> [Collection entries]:
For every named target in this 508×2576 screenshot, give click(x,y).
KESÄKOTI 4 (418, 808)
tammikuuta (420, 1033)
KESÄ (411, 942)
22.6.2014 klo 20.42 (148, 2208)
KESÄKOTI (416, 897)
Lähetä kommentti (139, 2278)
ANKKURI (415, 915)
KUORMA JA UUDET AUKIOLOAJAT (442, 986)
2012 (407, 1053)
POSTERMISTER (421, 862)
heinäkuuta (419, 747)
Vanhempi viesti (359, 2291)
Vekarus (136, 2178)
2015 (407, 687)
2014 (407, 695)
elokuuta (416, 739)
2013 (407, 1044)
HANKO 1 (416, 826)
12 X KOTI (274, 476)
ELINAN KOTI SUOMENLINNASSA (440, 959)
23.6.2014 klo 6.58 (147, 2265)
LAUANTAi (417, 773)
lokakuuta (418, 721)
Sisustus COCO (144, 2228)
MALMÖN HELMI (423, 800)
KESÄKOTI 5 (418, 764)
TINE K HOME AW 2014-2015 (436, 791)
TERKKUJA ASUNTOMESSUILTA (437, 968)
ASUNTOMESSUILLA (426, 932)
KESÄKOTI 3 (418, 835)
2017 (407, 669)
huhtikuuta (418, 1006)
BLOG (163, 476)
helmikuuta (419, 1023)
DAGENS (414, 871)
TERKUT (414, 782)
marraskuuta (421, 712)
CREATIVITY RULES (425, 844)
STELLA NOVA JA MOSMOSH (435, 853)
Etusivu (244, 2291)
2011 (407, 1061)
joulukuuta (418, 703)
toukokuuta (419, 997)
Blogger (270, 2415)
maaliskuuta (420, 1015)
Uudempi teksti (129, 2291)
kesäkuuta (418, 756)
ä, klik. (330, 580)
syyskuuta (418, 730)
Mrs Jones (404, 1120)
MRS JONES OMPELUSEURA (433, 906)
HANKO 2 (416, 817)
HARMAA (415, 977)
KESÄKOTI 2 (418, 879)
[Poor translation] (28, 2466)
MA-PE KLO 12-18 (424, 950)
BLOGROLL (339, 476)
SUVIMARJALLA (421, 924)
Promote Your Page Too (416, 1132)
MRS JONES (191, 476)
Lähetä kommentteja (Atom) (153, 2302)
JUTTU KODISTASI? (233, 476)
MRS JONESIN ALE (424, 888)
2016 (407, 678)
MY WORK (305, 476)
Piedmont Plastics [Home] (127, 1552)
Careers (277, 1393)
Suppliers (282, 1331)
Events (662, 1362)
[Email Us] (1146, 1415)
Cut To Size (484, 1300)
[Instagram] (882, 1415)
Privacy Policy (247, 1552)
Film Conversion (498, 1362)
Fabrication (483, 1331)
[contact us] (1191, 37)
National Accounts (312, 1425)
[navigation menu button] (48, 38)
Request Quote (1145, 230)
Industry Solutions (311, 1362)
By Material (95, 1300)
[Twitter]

> [WHAT IS EXPECTED]:
Begin with the line that contains "[Poor translation] (28, 2466)" and print each line exactly until the data ends, including the last line.

> [ANSWER BOX]:
[Poor translation] (28, 2466)
MA-PE KLO 12-18 (424, 950)
BLOGROLL (339, 476)
SUVIMARJALLA (421, 924)
Promote Your Page Too (416, 1132)
MRS JONES (191, 476)
Lähetä kommentteja (Atom) (153, 2302)
JUTTU KODISTASI? (233, 476)
MRS JONESIN ALE (424, 888)
2016 (407, 678)
MY WORK (305, 476)
Piedmont Plastics [Home] (127, 1552)
Careers (277, 1393)
Suppliers (282, 1331)
Events (662, 1362)
[Email Us] (1146, 1415)
Cut To Size (484, 1300)
[Instagram] (882, 1415)
Privacy Policy (247, 1552)
Film Conversion (498, 1362)
Fabrication (483, 1331)
[contact us] (1191, 37)
National Accounts (312, 1425)
[navigation menu button] (48, 38)
Request Quote (1145, 230)
Industry Solutions (311, 1362)
By Material (95, 1300)
[Twitter]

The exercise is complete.